-- LISTED ENTRIES follows --

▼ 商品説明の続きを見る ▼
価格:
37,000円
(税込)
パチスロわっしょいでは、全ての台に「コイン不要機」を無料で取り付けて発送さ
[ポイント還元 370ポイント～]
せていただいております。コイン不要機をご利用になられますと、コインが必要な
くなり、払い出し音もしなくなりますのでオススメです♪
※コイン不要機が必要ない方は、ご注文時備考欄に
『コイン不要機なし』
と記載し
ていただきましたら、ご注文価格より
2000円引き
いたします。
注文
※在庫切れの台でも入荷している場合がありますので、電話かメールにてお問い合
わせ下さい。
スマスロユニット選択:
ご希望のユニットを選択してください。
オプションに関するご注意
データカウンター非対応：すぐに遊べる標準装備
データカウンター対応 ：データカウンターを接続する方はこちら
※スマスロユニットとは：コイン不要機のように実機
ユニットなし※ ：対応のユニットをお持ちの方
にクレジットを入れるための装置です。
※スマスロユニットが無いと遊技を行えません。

-- LISTED ENTRIES concluded --

Retype the material above in full, with nothing altered.

▼ 商品説明の続きを見る ▼
価格:
37,000円
(税込)
パチスロわっしょいでは、全ての台に「コイン不要機」を無料で取り付けて発送さ
[ポイント還元 370ポイント～]
せていただいております。コイン不要機をご利用になられますと、コインが必要な
くなり、払い出し音もしなくなりますのでオススメです♪
※コイン不要機が必要ない方は、ご注文時備考欄に
『コイン不要機なし』
と記載し
ていただきましたら、ご注文価格より
2000円引き
いたします。
注文
※在庫切れの台でも入荷している場合がありますので、電話かメールにてお問い合
わせ下さい。
スマスロユニット選択:
ご希望のユニットを選択してください。
オプションに関するご注意
データカウンター非対応：すぐに遊べる標準装備
データカウンター対応 ：データカウンターを接続する方はこちら
※スマスロユニットとは：コイン不要機のように実機
ユニットなし※ ：対応のユニットをお持ちの方
にクレジットを入れるための装置です。
※スマスロユニットが無いと遊技を行えません。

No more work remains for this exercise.